A user device (e.g., mobile phone) is able to be used for ID proofing, where the user device recognizes a user based on various actions/input/behavioral/usage patterns (e.g., voice/facial recognition, stride/gait, location, typing technique, and so on). In some embodiments, potential user changes are detected. For example, if a user logs in, but then puts the device down, another user may pick up the phone, and is not the original user. Therefore, actions/situations such as putting the phone down, handing the phone to someone else, leaving the phone somewhere are able to be detected. Detecting the actions/situations is able to be implemented in any manner such as using an accelerometer to determine that the phone is no longer moving which would indicate that it was put down. Similarly, sensors on the phone are able to determine that multiple hands are holding the phone which would indicate that the phone is being handed to someone else. In some embodiments, the user device is configured to determine if a user is under duress, and if the user is under duress, the trust score is able to be affected. For example, an accelerometer of the user device is able to be used to determine shaking/trembling, and a microphone of the device (in conjunction with a voice analysis application) is able to determine if the user's voice is different (e.g., shaky/trembling). In another example, the camera of the user device is able to detect additional people near the user and/or user device, and if the people are unrecognized or recognized as criminals (e.g., face analysis with cross-comparison of a criminal database), then the trust score drops significantly (e.g., to zero).

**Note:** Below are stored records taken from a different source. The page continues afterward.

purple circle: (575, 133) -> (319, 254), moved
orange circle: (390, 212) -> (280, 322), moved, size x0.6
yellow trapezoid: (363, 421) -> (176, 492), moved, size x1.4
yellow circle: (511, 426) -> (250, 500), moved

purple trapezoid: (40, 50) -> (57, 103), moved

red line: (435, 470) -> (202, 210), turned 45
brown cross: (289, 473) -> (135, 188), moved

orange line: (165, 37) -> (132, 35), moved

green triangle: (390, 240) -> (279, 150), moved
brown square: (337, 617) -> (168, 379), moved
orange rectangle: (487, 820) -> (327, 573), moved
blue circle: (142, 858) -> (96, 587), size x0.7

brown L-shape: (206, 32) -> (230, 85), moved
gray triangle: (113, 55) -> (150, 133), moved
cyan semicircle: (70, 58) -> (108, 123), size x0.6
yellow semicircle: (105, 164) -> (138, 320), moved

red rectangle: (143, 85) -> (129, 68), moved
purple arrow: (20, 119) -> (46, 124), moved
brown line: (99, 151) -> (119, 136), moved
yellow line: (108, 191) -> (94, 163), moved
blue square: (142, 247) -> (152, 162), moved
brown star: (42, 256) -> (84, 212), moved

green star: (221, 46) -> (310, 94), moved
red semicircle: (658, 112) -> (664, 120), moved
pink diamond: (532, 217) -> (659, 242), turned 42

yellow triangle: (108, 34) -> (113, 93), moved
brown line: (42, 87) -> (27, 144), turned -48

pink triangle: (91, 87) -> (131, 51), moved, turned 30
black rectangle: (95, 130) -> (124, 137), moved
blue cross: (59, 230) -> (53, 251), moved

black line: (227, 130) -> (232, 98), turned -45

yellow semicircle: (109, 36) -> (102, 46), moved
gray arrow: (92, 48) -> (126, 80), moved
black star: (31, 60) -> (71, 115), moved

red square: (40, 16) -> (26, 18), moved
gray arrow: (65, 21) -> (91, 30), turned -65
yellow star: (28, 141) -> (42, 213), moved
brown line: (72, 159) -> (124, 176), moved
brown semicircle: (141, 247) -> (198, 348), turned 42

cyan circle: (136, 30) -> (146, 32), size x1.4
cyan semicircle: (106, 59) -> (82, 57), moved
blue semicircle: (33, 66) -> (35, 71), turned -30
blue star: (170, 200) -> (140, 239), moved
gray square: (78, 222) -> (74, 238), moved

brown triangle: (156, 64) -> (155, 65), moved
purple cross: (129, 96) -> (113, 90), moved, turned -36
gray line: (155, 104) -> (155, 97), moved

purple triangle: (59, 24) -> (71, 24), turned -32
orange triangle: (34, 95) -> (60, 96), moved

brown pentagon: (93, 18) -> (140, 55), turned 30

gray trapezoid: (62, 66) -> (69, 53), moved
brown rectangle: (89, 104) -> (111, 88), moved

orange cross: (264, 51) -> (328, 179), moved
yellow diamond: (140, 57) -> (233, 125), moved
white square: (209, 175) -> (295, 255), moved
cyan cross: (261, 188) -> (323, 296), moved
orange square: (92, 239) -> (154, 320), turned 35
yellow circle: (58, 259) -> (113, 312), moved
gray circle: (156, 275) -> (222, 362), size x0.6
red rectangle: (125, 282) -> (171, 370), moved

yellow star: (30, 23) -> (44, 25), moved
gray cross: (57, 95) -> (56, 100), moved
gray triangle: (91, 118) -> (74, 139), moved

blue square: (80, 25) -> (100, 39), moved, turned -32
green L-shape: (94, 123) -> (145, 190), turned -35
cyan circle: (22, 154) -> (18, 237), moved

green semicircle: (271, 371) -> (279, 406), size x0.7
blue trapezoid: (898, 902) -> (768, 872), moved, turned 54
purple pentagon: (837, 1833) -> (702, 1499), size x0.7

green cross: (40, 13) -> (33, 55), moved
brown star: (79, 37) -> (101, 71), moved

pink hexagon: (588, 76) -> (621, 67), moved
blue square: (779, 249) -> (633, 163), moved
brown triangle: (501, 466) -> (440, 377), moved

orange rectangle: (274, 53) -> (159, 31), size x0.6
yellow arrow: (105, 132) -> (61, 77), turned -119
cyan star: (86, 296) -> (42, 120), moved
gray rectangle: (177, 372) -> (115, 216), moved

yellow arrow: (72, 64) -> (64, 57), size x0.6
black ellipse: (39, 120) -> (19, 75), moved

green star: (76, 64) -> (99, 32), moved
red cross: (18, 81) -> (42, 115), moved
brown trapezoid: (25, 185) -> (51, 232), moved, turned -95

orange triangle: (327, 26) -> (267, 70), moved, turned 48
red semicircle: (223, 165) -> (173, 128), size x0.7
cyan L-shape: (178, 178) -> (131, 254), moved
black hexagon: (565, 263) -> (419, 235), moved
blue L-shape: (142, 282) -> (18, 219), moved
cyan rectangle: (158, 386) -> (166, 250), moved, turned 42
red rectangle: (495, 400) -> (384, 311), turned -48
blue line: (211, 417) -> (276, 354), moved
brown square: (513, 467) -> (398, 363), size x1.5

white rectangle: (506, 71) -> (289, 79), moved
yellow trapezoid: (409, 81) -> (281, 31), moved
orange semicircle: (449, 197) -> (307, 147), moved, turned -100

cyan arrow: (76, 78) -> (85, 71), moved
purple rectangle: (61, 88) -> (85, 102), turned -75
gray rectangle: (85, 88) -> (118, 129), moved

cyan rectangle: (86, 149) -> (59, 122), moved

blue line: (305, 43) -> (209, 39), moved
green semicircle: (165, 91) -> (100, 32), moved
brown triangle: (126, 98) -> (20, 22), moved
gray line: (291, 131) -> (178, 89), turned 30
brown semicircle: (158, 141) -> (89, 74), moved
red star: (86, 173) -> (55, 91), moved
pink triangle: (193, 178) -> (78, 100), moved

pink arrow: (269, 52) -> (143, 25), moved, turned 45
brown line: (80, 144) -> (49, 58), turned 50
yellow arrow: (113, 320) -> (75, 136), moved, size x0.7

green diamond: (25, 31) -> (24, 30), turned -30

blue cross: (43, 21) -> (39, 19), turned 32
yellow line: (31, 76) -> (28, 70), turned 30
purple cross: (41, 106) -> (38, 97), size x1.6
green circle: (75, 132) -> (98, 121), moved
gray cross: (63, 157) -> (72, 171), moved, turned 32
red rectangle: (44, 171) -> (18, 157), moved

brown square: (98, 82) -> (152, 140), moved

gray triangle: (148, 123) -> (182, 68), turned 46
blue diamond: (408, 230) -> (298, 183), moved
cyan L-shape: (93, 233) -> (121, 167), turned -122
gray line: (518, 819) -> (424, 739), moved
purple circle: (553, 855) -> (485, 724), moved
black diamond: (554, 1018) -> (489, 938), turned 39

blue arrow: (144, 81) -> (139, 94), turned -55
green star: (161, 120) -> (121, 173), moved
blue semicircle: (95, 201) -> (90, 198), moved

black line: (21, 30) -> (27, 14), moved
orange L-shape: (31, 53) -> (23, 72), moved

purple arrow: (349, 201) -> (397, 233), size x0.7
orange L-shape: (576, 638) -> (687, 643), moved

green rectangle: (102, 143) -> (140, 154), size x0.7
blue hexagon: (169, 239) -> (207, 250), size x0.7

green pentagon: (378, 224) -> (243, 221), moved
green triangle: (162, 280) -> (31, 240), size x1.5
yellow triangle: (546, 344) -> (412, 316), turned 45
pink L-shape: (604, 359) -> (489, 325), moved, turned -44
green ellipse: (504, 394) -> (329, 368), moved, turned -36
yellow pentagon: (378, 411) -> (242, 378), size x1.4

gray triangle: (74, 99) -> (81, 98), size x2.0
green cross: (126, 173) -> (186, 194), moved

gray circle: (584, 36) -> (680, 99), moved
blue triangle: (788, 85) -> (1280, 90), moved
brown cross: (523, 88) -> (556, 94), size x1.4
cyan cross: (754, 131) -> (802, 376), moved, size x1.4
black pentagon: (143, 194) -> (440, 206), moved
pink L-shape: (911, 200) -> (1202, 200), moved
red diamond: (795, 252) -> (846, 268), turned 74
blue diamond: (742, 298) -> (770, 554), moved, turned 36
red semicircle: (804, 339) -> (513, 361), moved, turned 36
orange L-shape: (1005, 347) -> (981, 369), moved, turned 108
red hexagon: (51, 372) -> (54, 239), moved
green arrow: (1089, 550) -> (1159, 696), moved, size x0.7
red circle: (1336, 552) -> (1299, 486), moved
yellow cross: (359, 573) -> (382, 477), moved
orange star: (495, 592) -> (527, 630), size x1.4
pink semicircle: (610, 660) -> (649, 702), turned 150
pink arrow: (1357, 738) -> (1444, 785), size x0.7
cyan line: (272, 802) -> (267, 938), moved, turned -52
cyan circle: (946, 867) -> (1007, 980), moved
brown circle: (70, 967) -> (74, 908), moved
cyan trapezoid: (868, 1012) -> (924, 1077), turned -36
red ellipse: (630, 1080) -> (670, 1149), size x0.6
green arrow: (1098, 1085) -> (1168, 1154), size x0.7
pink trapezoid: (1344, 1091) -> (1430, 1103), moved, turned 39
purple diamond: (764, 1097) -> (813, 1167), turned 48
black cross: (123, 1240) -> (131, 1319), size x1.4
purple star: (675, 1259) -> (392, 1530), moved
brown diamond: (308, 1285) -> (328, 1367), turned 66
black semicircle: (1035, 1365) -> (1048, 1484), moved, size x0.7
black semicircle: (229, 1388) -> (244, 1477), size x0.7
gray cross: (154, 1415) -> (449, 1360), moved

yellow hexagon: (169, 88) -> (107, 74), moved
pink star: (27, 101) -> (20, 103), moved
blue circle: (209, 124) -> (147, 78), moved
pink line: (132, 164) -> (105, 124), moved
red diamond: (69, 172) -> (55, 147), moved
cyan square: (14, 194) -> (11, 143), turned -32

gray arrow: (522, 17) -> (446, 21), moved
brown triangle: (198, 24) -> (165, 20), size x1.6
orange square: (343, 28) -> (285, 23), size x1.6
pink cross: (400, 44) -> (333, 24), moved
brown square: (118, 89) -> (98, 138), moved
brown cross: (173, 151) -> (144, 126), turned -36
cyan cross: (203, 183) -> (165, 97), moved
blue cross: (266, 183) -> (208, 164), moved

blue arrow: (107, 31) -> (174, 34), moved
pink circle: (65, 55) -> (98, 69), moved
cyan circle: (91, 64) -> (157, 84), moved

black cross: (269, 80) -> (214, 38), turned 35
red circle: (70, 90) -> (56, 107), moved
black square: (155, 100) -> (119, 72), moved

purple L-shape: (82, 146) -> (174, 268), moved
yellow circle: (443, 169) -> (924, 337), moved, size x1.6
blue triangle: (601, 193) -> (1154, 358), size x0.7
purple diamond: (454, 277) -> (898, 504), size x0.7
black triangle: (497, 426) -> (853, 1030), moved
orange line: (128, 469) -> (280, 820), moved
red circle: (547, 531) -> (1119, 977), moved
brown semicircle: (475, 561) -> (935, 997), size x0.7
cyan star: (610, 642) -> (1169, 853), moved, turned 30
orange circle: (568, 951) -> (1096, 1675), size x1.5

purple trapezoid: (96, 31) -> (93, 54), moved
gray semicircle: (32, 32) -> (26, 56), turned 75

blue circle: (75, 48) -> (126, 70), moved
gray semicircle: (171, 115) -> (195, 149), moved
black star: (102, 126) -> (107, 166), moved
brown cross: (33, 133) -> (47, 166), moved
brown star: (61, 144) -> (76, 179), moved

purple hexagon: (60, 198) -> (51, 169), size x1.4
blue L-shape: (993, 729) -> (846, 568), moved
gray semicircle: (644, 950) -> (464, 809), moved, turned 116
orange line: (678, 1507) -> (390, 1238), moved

A challenge is able to be implemented to verify/re-authorize the user. The challenge is able to include biometrics, a password request, a question challenge, favorite image selection, facial recognition, 3D facial recognition, movement recognition and/or voice recognition. In some embodiments, the device performs behavioral analytics as described herein to determine if the user is the owner/designated user of the device. For example, analysis is performed on the user's movements of the device, touch/typing techniques, gait, and any other behaviors. Based on the behavioral analytics, the trust score may rise. For example, if the behavioral analytics match the user's behaviors, then the trust score will go up, but if they do not match, it is determined that the device is being used by someone other than the user, and the trust score stays low or goes down. In some embodiments, the challenge enables initial access to the device, but the user's trust score starts low initially (e.g., 50 out of 100), and then based on behavioral analytics, the trust score rises.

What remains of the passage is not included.